Computer, electronics and telecommunications companies shed more than 90,000 jobs last year, compared to nearly 80,000 in 2015, according to a new report out from Challenger, Gray & Christmas, a global outplacement firm based in Chicago. Tech layoffs accounted for 18 percent of the total 526,915 U.S. job cuts announced in 2016.
Computer companies were hit especially hard; layoffs in the sector were up 7 percent in 2016. Dell Technologies (NYSE: DVMT) was responsible for much of the uptick when it converged with EMC last year and cut thousands of positions.

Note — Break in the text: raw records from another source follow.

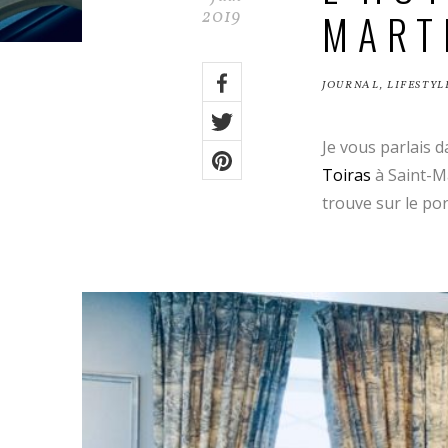
MART
2019
Share
JOURNAL
,
LIFESTYL
on:
Facebook
Twitter
Je vous parlais 
Toiras
à Saint-M
Pinterest
trouve sur le por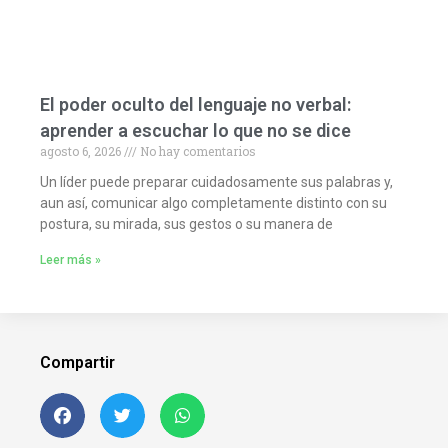
El poder oculto del lenguaje no verbal:
aprender a escuchar lo que no se dice
agosto 6, 2026
No hay comentarios
Un líder puede preparar cuidadosamente sus palabras y,
aun así, comunicar algo completamente distinto con su
postura, su mirada, sus gestos o su manera de
Leer más »
Compartir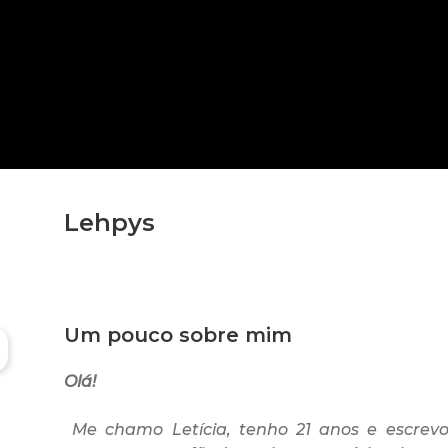
Lehpys
Um pouco sobre mim
Olá!
Me chamo Letícia, tenho 21 anos e escrevo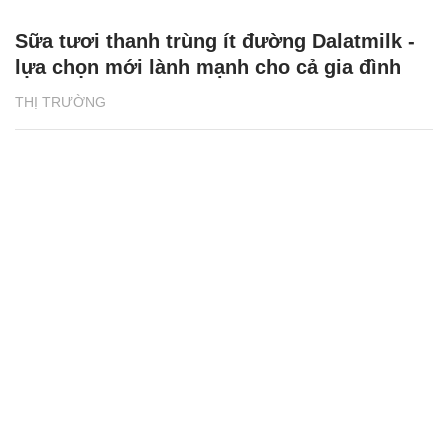
Sữa tươi thanh trùng ít đường Dalatmilk -
lựa chọn mới lành mạnh cho cả gia đình
THỊ TRƯỜNG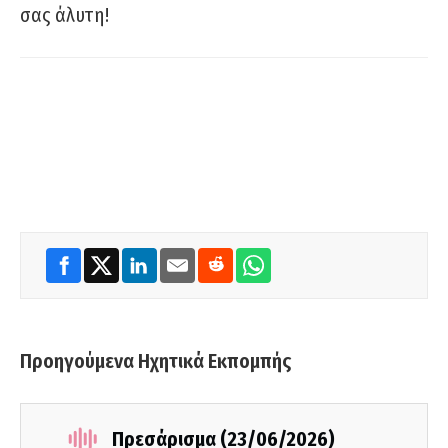
σας άλυτη!
Προηγούμενα Ηχητικά Εκπομπής
Πρεσάρισμα (23/06/2026)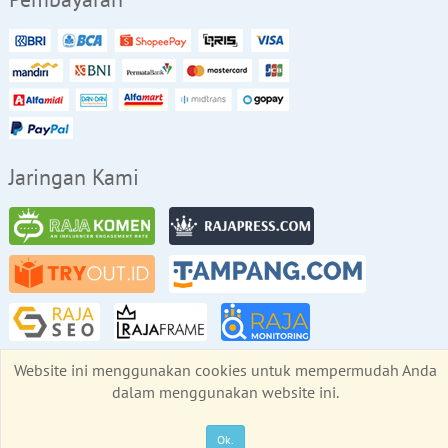
Jaringan Kami
Website ini menggunakan cookies untuk mempermudah Anda
Copyright © RajaBackLink.com 2026
dalam menggunakan website ini.
All rights reserved
Ok.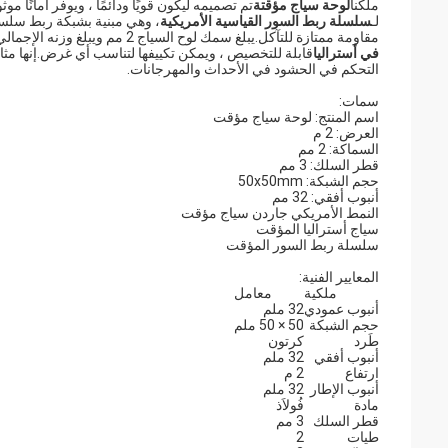
ملكنا
لوحة سياج مؤقتة
تم تصميمه ليكون قويًا ودائمًا ، ويوفر أمانًا 
لـ
سلسلة ربط السور القياسية الأمريكية
مقاومة ممتازة للتآكل.يبلغ سمك لوح السياج 2 مم ويبلغ وزنه الإجمالي 25 كجم ، ويتم تعبئته في صندوق كرتوني لسهولة النقل.ملكنا
في أستراليا
قابلة للتخصيص ، ويمكن تكييفها لتناسب أي غرض.إنها مثالي
التحكم في الحشود في الأحداث والمهرجانات.
سمات:
اسم المنتج: لوحة سياج مؤقت
العرض: 2 م
السماكة: 2 مم
قطر السلك: 3 مم
حجم الشبكة: 50x50mm
أنبوب أفقي: 32 مم
النمط الأمريكي جاردن سياج مؤقت
سياج أستراليا المؤقت
سلسلة ربط السور المؤقت
المعايير الفنية:
ملكية
معامل
أنبوب عمودي
32 ملم
حجم الشبكة
50 × 50 ملم
طَرد
كرتون
أنبوب أفقي
32 ملم
ارتفاع
2 م
أنبوب الإطار
32 ملم
مادة
فُولاَذ
قطر السلك
3 مم
طيات
2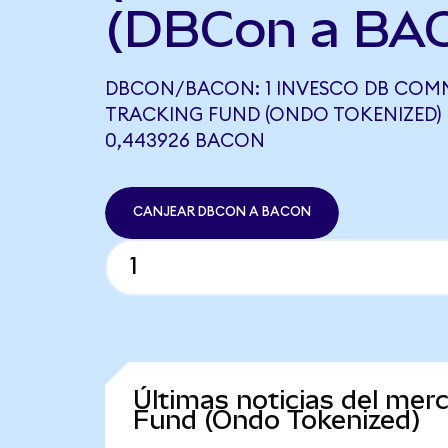
(DBCon a BA
DBCON/BACON: 1 INVESCO DB COM
TRACKING FUND (ONDO TOKENIZED) 
0,443926 BACON
CANJEAR DBCON A BACON
Últimas noticias del me
Fund (Ondo Tokenized)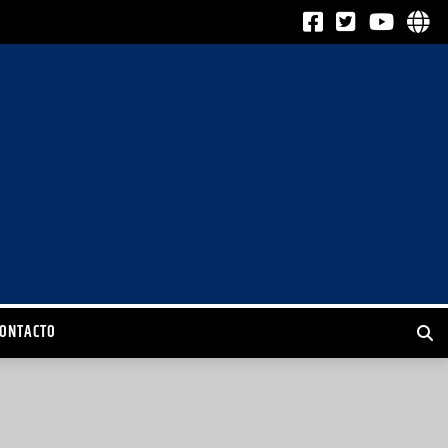
CONTACTO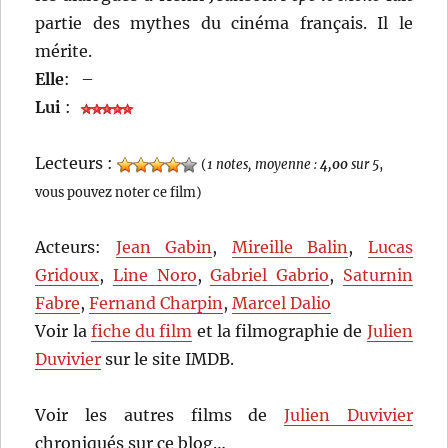
partie des mythes du cinéma français. Il le
mérite.
Elle
:
–
Lui
:
Lecteurs :
(
1 notes, moyenne :
4,00
sur 5
,
vous pouvez noter ce film)
Acteurs:
Jean Gabin
,
Mireille Balin
,
Lucas
Gridoux
,
Line Noro
,
Gabriel Gabrio
,
Saturnin
Fabre
,
Fernand Charpin
,
Marcel Dalio
Voir la
fiche du film
et la filmographie de
Julien
Duvivier
sur le site IMDB.
Voir les autres films de
Julien Duvivier
chroniqués sur ce blog…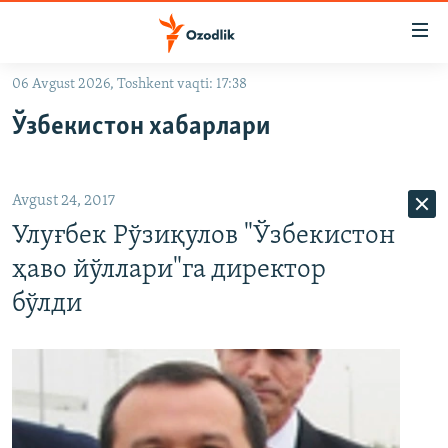
Линклар
Бош
мавзуларга
06 Avgust 2026, Toshkent vaqti: 17:38
ўтинг
OZODLIK SURISHTIRUVLARI
Асосий
Ўзбекистон хабарлари
OZODVIDEO
навигацияга
ўтинг
OZODARXIV
Қидиришга
Avgust 24, 2017
ўтинг
На русском
Улуғбек Рўзиқулов "Ўзбекистон
ҳаво йўллари"га директор
ИЖТИМОИЙ ТАРМОҚЛАР
бўлди
Озодлик бошқа тилларда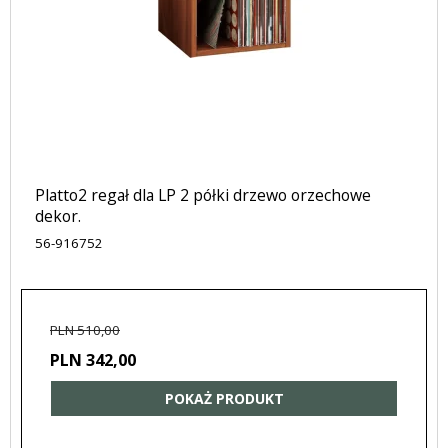
Platto2 regał dla LP 2 półki drzewo orzechowe
dekor.
56-916752
PLN 510,00
PLN 342,00
POKAŻ PRODUKT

Intel (NASDAQ: INTC), IBM (NYSE: IBM), Cisco Systems (NASDAQ: CSCO) and Microsoft (NASDAQ: MSFT) also shed jobs, with Intel laying off 12,000 employees, or 11 percent of its workforce, per the report.
You're right it's a fairly small proportion, but when the workforce overall is growing by around ~1 million per month, growth within each sector is essential just to cope (figure source is 2 years old and not IT specific, but still likely to be broadly accurate: https://blogs.wsj.com/briefly/2015/07/22/indias-labor-force/ )

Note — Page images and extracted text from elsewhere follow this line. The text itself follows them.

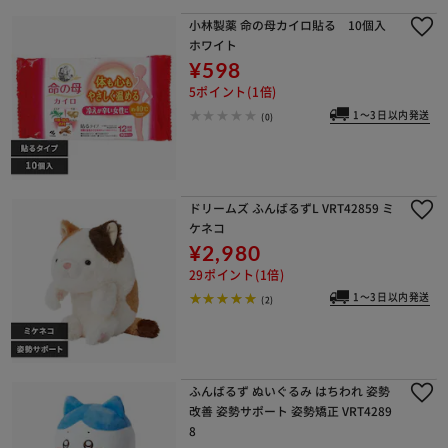
小林製薬 命の母カイロ貼る 10個入
ホワイト
¥598
5ポイント(1倍)
1～3日以内発送
(0)
ドリームズ ふんばるずL VRT42859 ミ
ケネコ
¥2,980
29ポイント(1倍)
1～3日以内発送
(2)
ふんばるず ぬいぐるみ はちわれ 姿勢
改善 姿勢サポート 姿勢矯正 VRT4289
8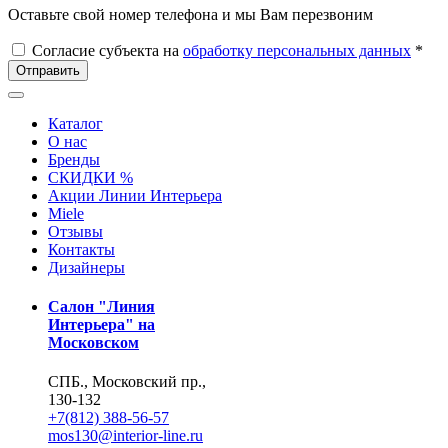
Оставьте свой номер телефона и мы Вам перезвоним
Согласие субъекта на
обработку персональных данных
*
Отправить
Каталог
О нас
Бренды
СКИДКИ %
Акции Линии Интерьера
Miele
Отзывы
Контакты
Дизайнеры
Салон "Линия
Интерьера" на
Московском
СПБ., Московский пр.,
130-132
+7(812) 388-56-57
mos130@interior-line.ru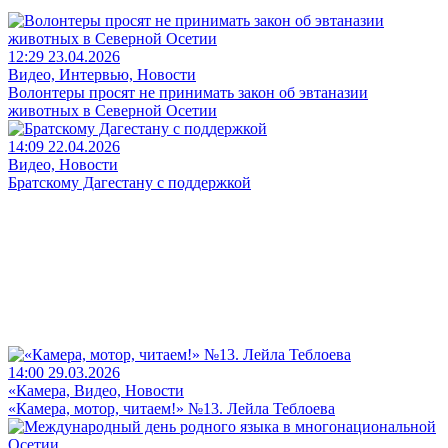
12:29 23.04.2026
Видео, Интервью, Новости
Волонтеры просят не принимать закон об эвтаназии
животных в Северной Осетии
14:09 22.04.2026
Видео, Новости
Братскому Дагестану с поддержкой
14:00 29.03.2026
«Камера, Видео, Новости
«Камера, мотор, читаем!» №13. Лейла Теблоева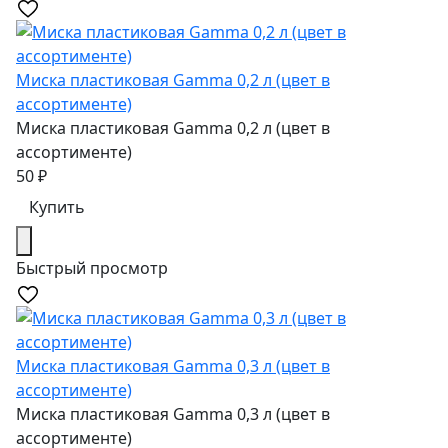
Миска пластиковая Gamma 0,2 л (цвет в
ассортименте)
Миска пластиковая Gamma 0,2 л (цвет в
ассортименте)
50
₽
Купить
Быстрый просмотр
Миска пластиковая Gamma 0,3 л (цвет в
ассортименте)
Миска пластиковая Gamma 0,3 л (цвет в
ассортименте)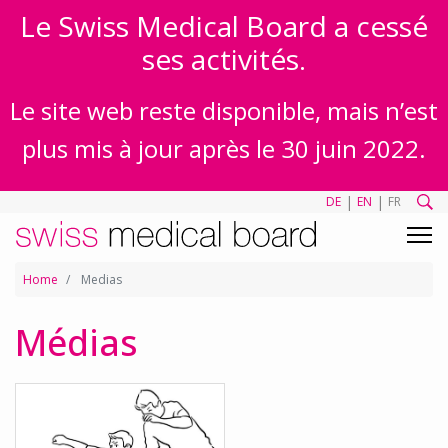
Le Swiss Medical Board a cessé
ses activités.
Le site web reste disponible, mais n’est
plus mis à jour après le 30 juin 2022.
|
|
DE
EN
FR
Home
Medias
Médias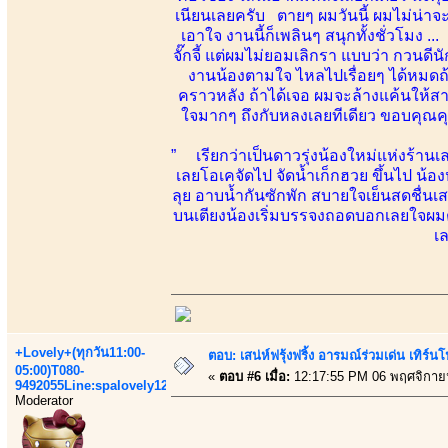
เนียนเลยครับ ตายๆ ผมวันนี้ ผมไม่น่าจะ
เอาใจ งานนี้ก็เพลินๆ สนุกทั้งชั่วโมง .
จั๊กจี้ แต่ผมไม่ยอมเลิกรา แบบว่า กวนดี
งานน้องตามใจ ไหลไปเรื่อยๆ ได้หมดถ้าค
คราวหลัง ถ้าได้เจอ ผมจะล้างแค้นให้
ใจมากๆ ถึงกับหลงเลยทีเดียว ขอบคุณคุณ
” เรียกว่าเป็นดาวรุ่งน้องใหม่แห่งร้านเ
เลยโอเคจัดไป จัดน้ำเก็กฮวย ขึ้นไป น้
ลุย อาบน้ำกันซักพัก สบายใจเย็นสดชื่นเส
บนเตียงน้องเริ่มบรรจงถอดบอกเลยใจผมต
เ
+Lovely+(ทุกวัน11:00-
ตอบ: เสน่ห์ฟรุ้งฟริ้ง อารมณ์ร่วมเด่น เท
05:00)T080-
«
ตอบ #6 เมื่อ:
12:17:55 PM 06 พฤศจิกาย
9492055Line:spalovely123
Moderator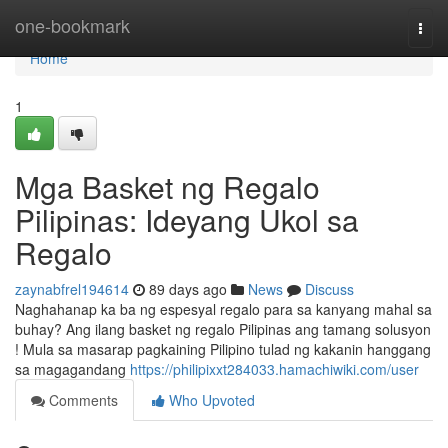
Home
one-bookmark
Togg
navi
Home
1
Mga Basket ng Regalo
Pilipinas: Ideyang Ukol sa
Regalo
zaynabfrel194614
89 days ago
News
Discuss
Naghahanap ka ba ng espesyal regalo para sa kanyang mahal sa
buhay? Ang ilang basket ng regalo Pilipinas ang tamang solusyon
! Mula sa masarap pagkaining Pilipino tulad ng kakanin hanggang
sa magagandang
https://philipixxt284033.hamachiwiki.com/user
Comments
Who Upvoted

I'd say that 2% of a whole industry being laid off is quite considerable, if 2% of the German car industry is laid off in a single year it'd be considerable, for example.

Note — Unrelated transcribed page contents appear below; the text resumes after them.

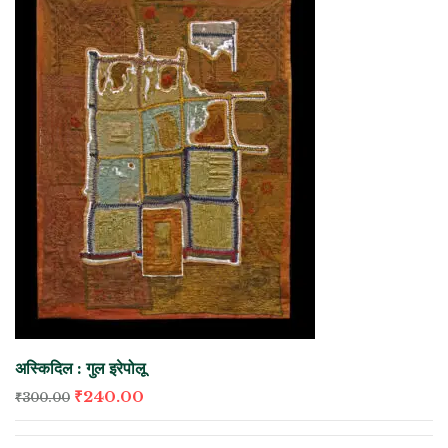
अस्किदिल : गुल इरेपोलू
₹
240.00
₹
300.00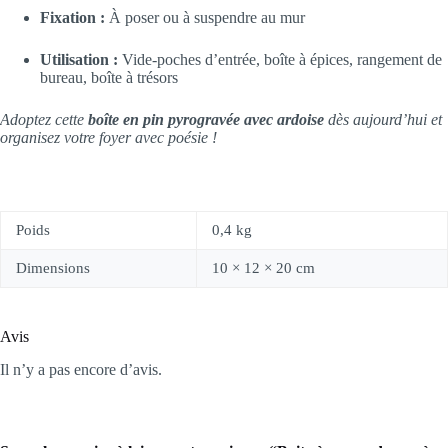
Fixation :
À poser ou à suspendre au mur
Utilisation :
Vide-poches d’entrée, boîte à épices, rangement de
bureau, boîte à trésors
Adoptez cette
boîte en pin pyrogravée avec ardoise
dès aujourd’hui et
organisez votre foyer avec poésie !
Poids
0,4 kg
Dimensions
10 × 12 × 20 cm
Avis
Il n’y a pas encore d’avis.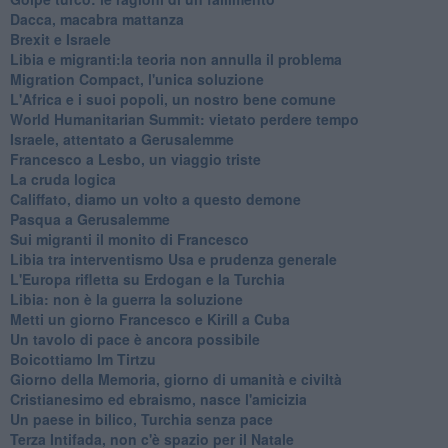
Dacca, macabra mattanza
Brexit e Israele
Libia e migranti:la teoria non annulla il problema
Migration Compact, l'unica soluzione
L'Africa e i suoi popoli, un nostro bene comune
World Humanitarian Summit: vietato perdere tempo
Israele, attentato a Gerusalemme
Francesco a Lesbo, un viaggio triste
La cruda logica
Califfato, diamo un volto a questo demone
Pasqua a Gerusalemme
Sui migranti il monito di Francesco
Libia tra interventismo Usa e prudenza generale
L'Europa rifletta su Erdogan e la Turchia
Libia: non è la guerra la soluzione
Metti un giorno Francesco e Kirill a Cuba
Un tavolo di pace è ancora possibile
Boicottiamo Im Tirtzu
Giorno della Memoria, giorno di umanità e civiltà
Cristianesimo ed ebraismo, nasce l'amicizia
Un paese in bilico, Turchia senza pace
Terza Intifada, non c'è spazio per il Natale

From https://www.bizjournals.com/bizjournals/news/2017/02/17/tech...
Computer, electronics and telecommunications companies shed more than 90,000 jobs last year, compared to nearly 80,000 in 2015, according to a new report out from Challenger, Gray & Christmas, a global outplacement firm based in Chicago. Tech layoffs accounted for 18 percent of the total 526,915 U.S. job cuts announced in 2016.
Computer companies were hit especially hard; layoffs in the sector were up 7 percent in 2016. Dell Technologies (NYSE: DVMT) was responsible for much of the uptick when it converged with EMC last year and cut thousands of positions. Intel (NASDAQ: INTC), IBM (NYSE: IBM), Cisco Systems (NASDAQ: CSCO) and Microsoft (NASDAQ: MSFT) also shed jobs, with Intel laying off 12,000 employees, or 11 percent of its workforce, per the report.